I chatted with @vzarytovskii and we like the idea - whether by analyzer of built-in. So approving this as either an off-by-default warning or a built-in analyzer. It's so simple to implement an off-by-default warning would be just fine I think
Does type identifier affect performance in any way? I could be mistaken, but as far as I remember there was a benchmark where type identifier makes interpolation slower
Yes - more characters that need to be processed at run time.
$"%d{1}"
PrintfModule.PrintFormatToStringThen(new PrintfFormat<string, Unit, string, string, int>("%d%P()", array, null))
$"{1}"
PrintfModule.PrintFormatToStringThen(new PrintfFormat<string, Unit, string, string, int>("%P()", array, null))

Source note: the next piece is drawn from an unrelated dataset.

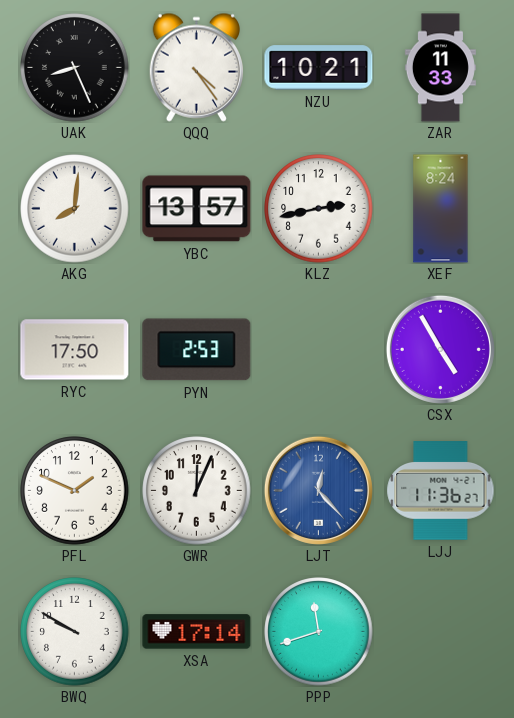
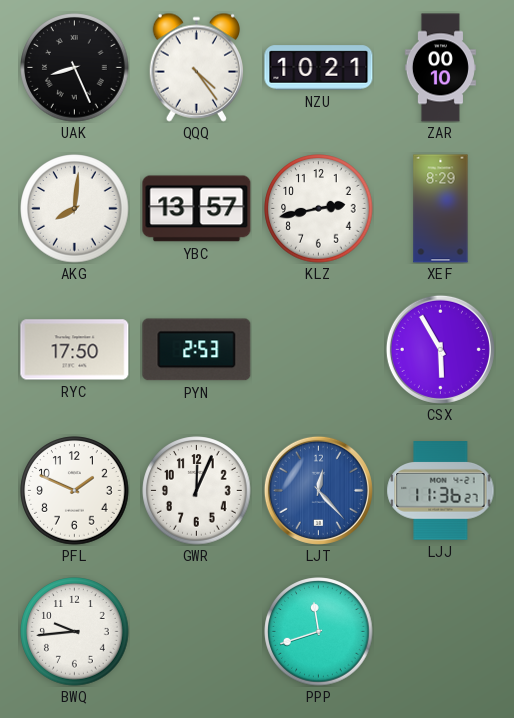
ZAR: 11:33 -> 00:10
XEF: 8:24 -> 8:29
CSX: 4:55 -> 5:55
BWQ: 9:50 -> 9:44
XSA: 17:14 -> none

It's probably only marginally slower. If performance is a serious concern, I imagine you'd want to avoid sprintf and F# interpolations altogether.
I've decided to verify my memory and run benchmark. Good news is that I was wrong :)
| Method | Mean | Error | StdDev | Gen0 | Allocated |
|----------------- |---------:|--------:|--------:|-------:|----------:|
| Sprintf | 418.2 ns | 5.12 ns | 4.54 ns | 0.0620 | 520 B |
| Interpolate | 282.8 ns | 5.33 ns | 4.99 ns | 0.0467 | 392 B |
| StringFormat | 149.3 ns | 3.00 ns | 3.09 ns | 0.0114 | 96 B |
| InterpolateTyped | 248.5 ns | 4.34 ns | 4.46 ns | 0.0458 | 384 B |
Source code can be found here
It's not just for refactoring. It's also for the pitfall of implicit current culture formatting for IFormattable values.